Задник — замызганная кафельная стена, превращающая весь мир в провинциальную больницу или сумасшедший дом, — с грохотом разламывается, в проем над обломками бьют лучи, и, словно оживший труп, является щеголеватый посланник тьмы. Так в решении спектакля, предложенном сценографом Филиппом Шейном и художником по свету Денисом Солнцевым, возникает тема внезапной катастрофы, вторжения страшной внешней силы — и людской слепоты. Люди равнодушно перешагивают искореженные глыбы, расставляют вокруг них горшки с цветами, пытаются жить, словно не замечая руины, не задумываясь, что случилось на самом деле. Спектакль силен в первую очередь визуальным воздействием, он красив темной красотой, отсылающей к сумрачному германскому гению.
Воплощение Фауста разбито на двух исполнителей, представляющих его ипостаси разных возрастов. Фауста отчаявшегося, вдруг среди тотального разочарования в жизни безумно влюбившегося играет Артем Осипов (в очередь с ним Владимир Большов). Его же, одаренного дьяволом второй молодостью, но будто бы молодеющего от страсти — Даниил Пугаев (в другом составе Константин Новичков).
Мефистофель отдан безраздельно Денису Суханову. В его персонаже много комического — больше, чем сардонического. Всеми приемами своей яркой характерности он не раз потешает публику, например в сцене двойного свидания в саду — пока жадная до мужского внимания подружка Гретхен Марта (Ульяна Лисицина) совращает его быстрее, чем он успевает хотя бы затеять соблазн. Этот дьявол не страшен, безо всякой хромоты, мелко порочен — любит деньги и удовольствия, плутоват. Ему менее всего можно что-то предъявить за бездарно разрушенные людские жизни, и он справедливо, с несколько капризными интонациями, возвращает все упреки Фаусту. Он и есть истинное зеркало Фауста. Более того, в финале Мефистофеля становится жаль: он выползает на сцену на четвереньках, с голым торсом, высоко поднимая лопатки, на которых багровеют рубцы от срубленных крыльев — нам напоминают, что перед нами падший, но когда-то ангел, Люцифер, в нем есть живое страдание, не менее чем в Фаусте; ведь это его никто никогда не полюбил, и ему нельзя не сочувствовать, когда на жест Гретхен, погладившей его по лбу, он тянется, как бездомный пес, и не верит нежданной ласке.

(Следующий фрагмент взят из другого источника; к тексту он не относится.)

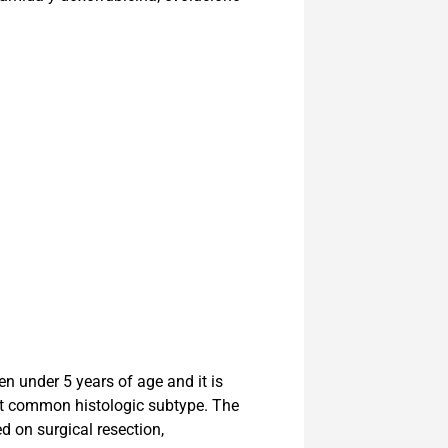
n under 5 years of age and it is
ost common histologic subtype. The
d on surgical resection,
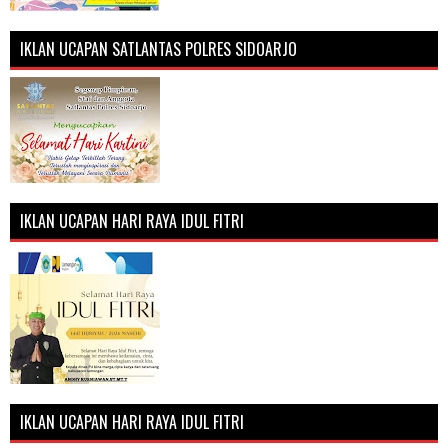
IKLAN UCAPAN SATLANTAS POLRES SIDOARJO
IKLAN UCAPAN HARI RAYA IDUL FITRI
IKLAN UCAPAN HARI RAYA IDUL FITRI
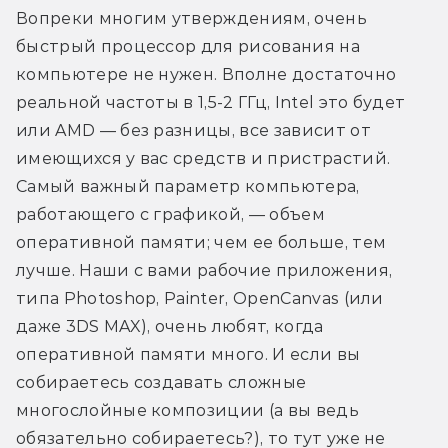
Вопреки многим утверждениям, очень 
быстрый процессор для рисования на 
компьютере не нужен. Вполне достаточно 
реальной частоты в 1,5-2 ГГц, Intel это будет 
или AMD — без разницы, все зависит от 
имеющихся у вас средств и пристрастий. 
Самый важный параметр компьютера, 
работающего с графикой, — объем 
оперативной памяти; чем ее больше, тем 
лучше. Наши с вами рабочие приложения, 
типа Photoshop, Painter, OpenCanvas (или 
даже 3DS MAX), очень любят, когда 
оперативной памяти много. И если вы 
собираетесь создавать сложные 
многослойные композиции (а вы ведь 
обязательно собираетесь?), то тут уже не 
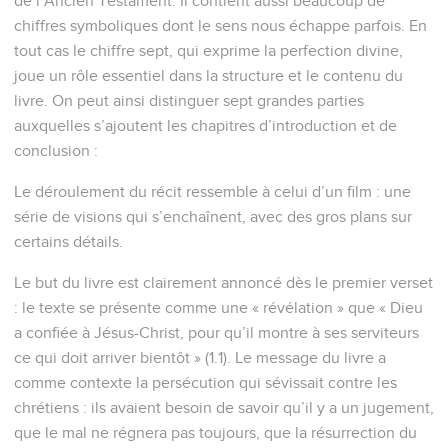
de l’Ancien Testament. Il contient aussi beaucoup de
chiffres symboliques dont le sens nous échappe parfois. En
tout cas le chiffre sept, qui exprime la perfection divine,
joue un rôle essentiel dans la structure et le contenu du
livre. On peut ainsi distinguer sept grandes parties
auxquelles s’ajoutent les chapitres d’introduction et de
conclusion :
Le déroulement du récit ressemble à celui d’un film : une
série de visions qui s’enchaînent, avec des gros plans sur
certains détails.
Le but du livre est clairement annoncé dès le premier verset
: le texte se présente comme une « révélation » que « Dieu
a confiée à Jésus-Christ, pour qu’il montre à ses serviteurs
ce qui doit arriver bientôt » (1.1). Le message du livre a
comme contexte la persécution qui sévissait contre les
chrétiens : ils avaient besoin de savoir qu’il y a un jugement,
que le mal ne régnera pas toujours, que la résurrection du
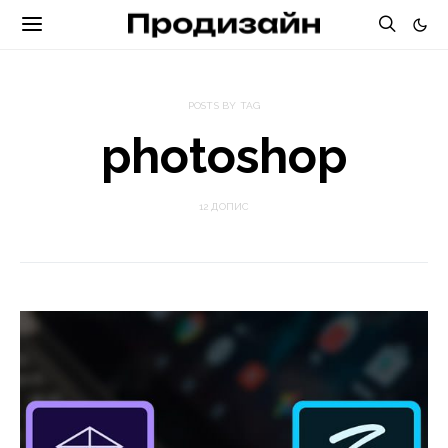
POSTS BY TAG
photoshop
12 ДОПИС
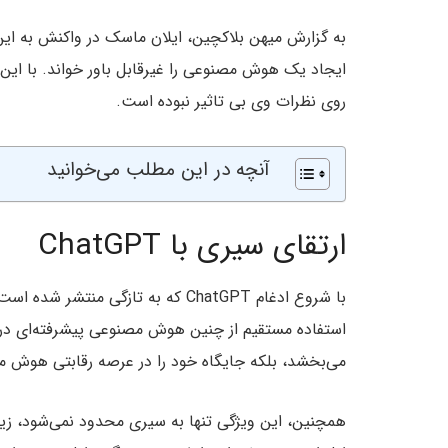
به گزارش میهن بلاکچین، ایلان ماسک در واکنش به این خب
ایجاد یک هوش مصنوعی را غیرقابل باور خواند. با ای
روی نظرات وی بی تاثیر نبوده است.
آنچه در این مطلب می‌خوانید
ارتقای سیری با ChatGPT
با شروع ادغام ChatGPT که به تازگی
می‌بخشد، بلکه جایگاه خود را در عرصه رقابتی هوش م
همچنین، این ویژگی تنها به سیری محدود نمی‌شود، زیرا 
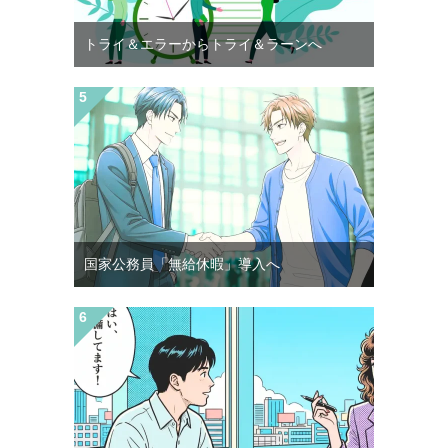
トライ＆エラーからトライ＆ラーンへ
国家公務員「無給休暇」導入へ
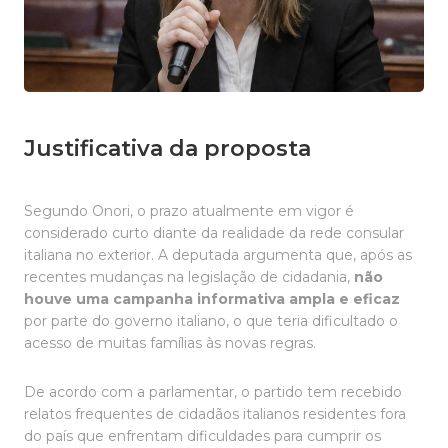
Justificativa da proposta
Segundo Onori, o prazo atualmente em vigor é
considerado curto diante da realidade da rede consular
italiana no exterior. A deputada argumenta que, após as
recentes mudanças na legislação de cidadania,
não
houve uma campanha informativa ampla e eficaz
por parte do governo italiano, o que teria dificultado o
acesso de muitas famílias às novas regras.
De acordo com a parlamentar, o partido tem recebido
relatos frequentes de cidadãos italianos residentes fora
do país que enfrentam dificuldades para cumprir os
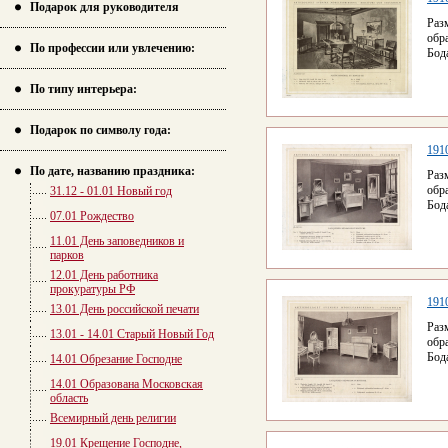
Подарок для руководителя
Раз
обр
По профессии или увлечению:
Бод
По типу интерьера:
Подарок по символу года:
1910
По дате, названию праздника:
Раз
обр
31.12 - 01.01 Новый год
Бод
07.01 Рождество
11.01 День заповедников и
парков
12.01 День работника
прокуратуры РФ
1910
13.01 День российской печати
Раз
13.01 - 14.01 Старый Новый Год
обр
Бод
14.01 Обрезание Господне
14.01 Образована Московская
область
Всемирный день религии
19.01 Крещение Господне,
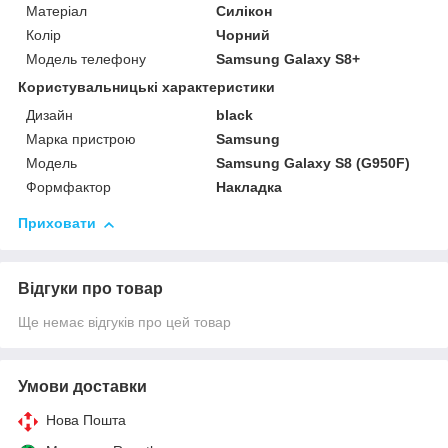
Матеріал
Силікон
Колір
Чорний
Модель телефону
Samsung Galaxy S8+
Користувальницькі характеристики
Дизайн
black
Марка пристрою
Samsung
Мoдель
Samsung Galaxy S8 (G950F)
Формфактор
Накладка
Приховати
Відгуки про товар
Ще немає відгуків про цей товар
Умови доставки
Нова Пошта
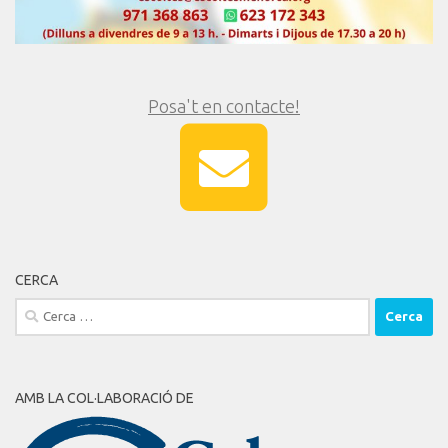
Posa't en contacte!
CERCA
Cerca:
AMB LA COL·LABORACIÓ DE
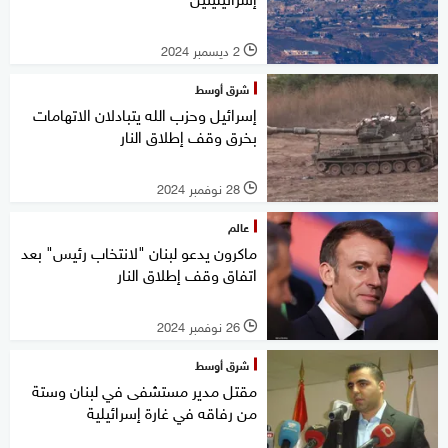
2 ديسمبر 2024
l
شرق أوسط
إسرائيل وحزب الله يتبادلان الاتهامات
بخرق وقف إطلاق النار
28 نوفمبر 2024
l
عالم
ماكرون يدعو لبنان "لانتخاب رئيس" بعد
اتفاق وقف إطلاق النار
26 نوفمبر 2024
l
شرق أوسط
مقتل مدير مستشفى في لبنان وستة
من رفاقه في غارة إسرائيلية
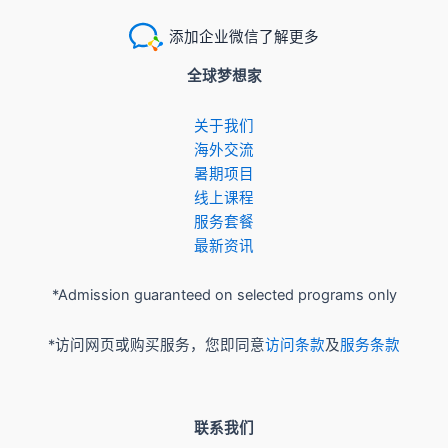
添加企业微信了解更多
全球梦想家
关于我们
​海外交流
暑期项目
​线上课程
服务套餐
最新资讯
*Admission guaranteed on selected programs only
*访问网页或购买服务，您即同意
访问条款
及
服务条款
联系我们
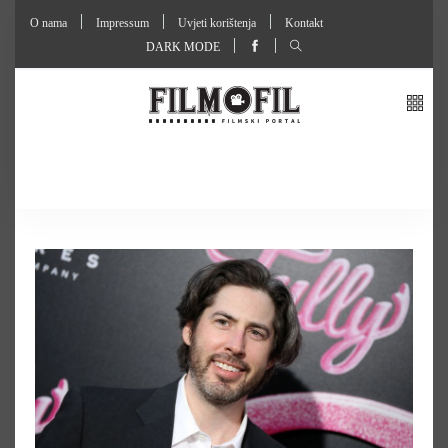
O nama
Impressum
Uvjeti korištenja
Kontakt
DARK MODE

Алина Доценко играет Гретхен (в очередь с Екатериной Ворониной), и это, пожалуй, самая выстроенная роль. Вначале это совершеннейшее дитя, настолько естественно, мило, живо она проигрывает свою девчоночью радость от встречи с необыкновенным человеком и так безыскусно открывает ему душу. Сцена ночного сна, мечты, полета Гретхен выглядит волшебством: она кружится во тьме на кровати, и среди этого кружения, музыки и вспыхивающих искр ей всюду является лицо Фауста. Зритель видит взросление Гретхен, пробуждение любви, толкнувшей ее забыть обо всем, пойти на позор, убийства и собственную смерть. На свидании с Фаустом в тюрьме она выглядит безумицей — но в то же время именно ей открыта духовная истина, еще неведомая Фаусту. Она сама судит и предает себя на казнь, отказывается бежать с ним от возмездия, раз за разом отшвыривает протянутые им ключи от темницы. В миг расставания с жизнью единственное, что ей нужно, — его поцелуи, его любовь, не спасение, а прощание. Старинным театральным приемом Гретхен вознесена на небеса — буквально, на тросах к колосникам, и эта наивность приема уместна в старой легенде. На этом мнимая молодость Фауста заканчивается.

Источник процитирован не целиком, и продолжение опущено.